What is different about Disneyland Paris? It’s in French! Disneyland is more than just an attraction in any location where it exists. The one at Paris serves the European market; gone are the days when a Parisian family has to travel to California to experience the fun of Disneyland.
Located in Marne-la-Vallée, and formerly known as Euro-Disney, Disneyland Paris is a resort, fully self-contained, that includes two theme parks: Disneyland Park and Walt Disney Studios Park. Expect to enjoy events, shows, rides, and the classic Disney logo castle. You can visit for a day, or make a week-long vacation of it, staying on site in themed accommodations.
Disney characters will be there to greet you and your children. Classics like Mickey Mouse and Snow White are joined now by Elsa and Anna from “Frozen”. They wander about the premises as well as star in musical theatre shows. While Disneyland Paris is oriented towards kids, adults will find happy memories of their childhoods resurrected. It’s a busy place, so pack your patience in your luggage.
A true icon of Paris, the Eiffel Tower almost got torn down soon after it was built. The Parisians hated the ugly structure, made of dull old iron. Once the 1900 Paris World Exposition was over, locals felt the structure, built the year before by Gustav Eiffel, should be ripped down and disposed of, out of sight, s’il vous plait!
Can you imagine Paris, or the Paris skyline without it? Virtually every visitor to the city at least goes to see the Eiffel Tower; most go up it, even if not to the top platform. It’s a Paris must-do.

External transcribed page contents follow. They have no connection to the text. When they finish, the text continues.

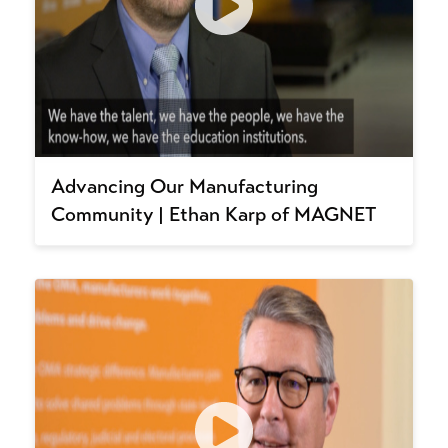
Advancing Our Manufacturing
Community | Ethan Karp of MAGNET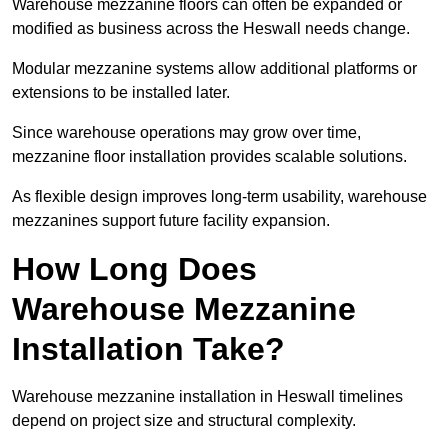
Warehouse mezzanine floors can often be expanded or
modified as business across the Heswall needs change.
Modular mezzanine systems allow additional platforms or
extensions to be installed later.
Since warehouse operations may grow over time,
mezzanine floor installation provides scalable solutions.
As flexible design improves long-term usability, warehouse
mezzanines support future facility expansion.
How Long Does
Warehouse Mezzanine
Installation Take?
Warehouse mezzanine installation in Heswall timelines
depend on project size and structural complexity.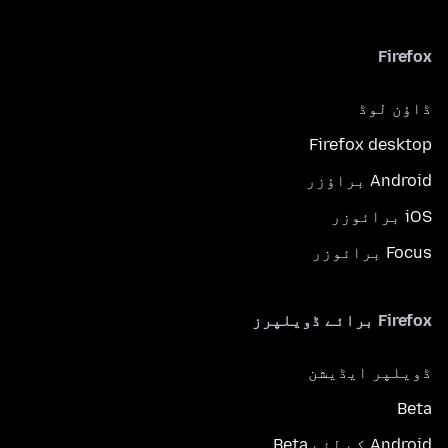
Firefox
ڈاؤن لوڈ
Firefox desktop
Android براؤزر
iOS برائوزر
Focus برائوزر
Firefox برائے ڈویلپرز
ڈویلپر ایڈیشن
Beta
Android کے لئے Beta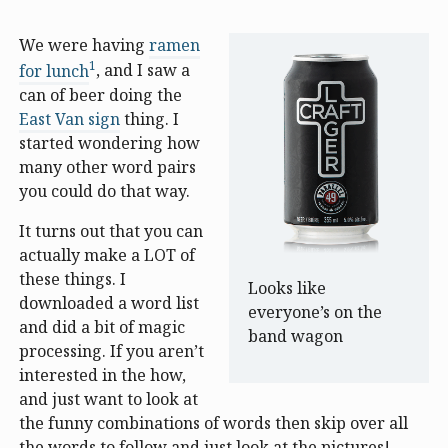
We were having
ramen
1
for lunch
, and I saw a
can of beer doing the
East Van sign
thing. I
started wondering how
many other word pairs
you could do that way.
It turns out that you can
actually make a LOT of
these things. I
Looks like
downloaded a word list
everyone’s on the
and did a bit of magic
band wagon
processing. If you aren’t
interested in the how,
and just want to look at
the funny combinations of words then skip over all
the words to follow and just look at the pictures!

Since its threat of removal the Eiffel Tower has hosted millions of tourists and in order to keep it in good working order, it has seen a great deal of retrofitting. It is a safe tower to ascend (adhering to the rules as posted). There are several observation platforms at varying levels. These days, the more modernized Tower from which Paris can be seen in all directions, utilizes solar power from its new solar panels. A relic that has morphed into the new age.
When fire hit this venerable cathedral in April of 2019, thousands quickly donated to its restoration. Thousands more criticized people for sending money to a church and openly suggested the parishioners (and insurance companies) pay for the repairs. The latter group had not done their research. Notre Dame de Paris is not owned by any governing church body, but by the Republic of France, and it is not a religious shrine, but a marker of art, architecture, history and culture. It belongs to every human being on the planet.
Taking more than 100 years to build, this 12th century Gothic building speaks not just to the chosen worship of the day, but to the history of western culture itself. It was viewed then as the heartbeat of Paris, so more than just a place to listen to masses and pray, but a community setting, a peaceful and serene place of gathering and individual reflection. It is, in and of itself, a work of art, resplendent with towers, a soaring spire, staggeringly beautiful stained glass, statuary and art treasures that mark the evolution of mankind. Priceless.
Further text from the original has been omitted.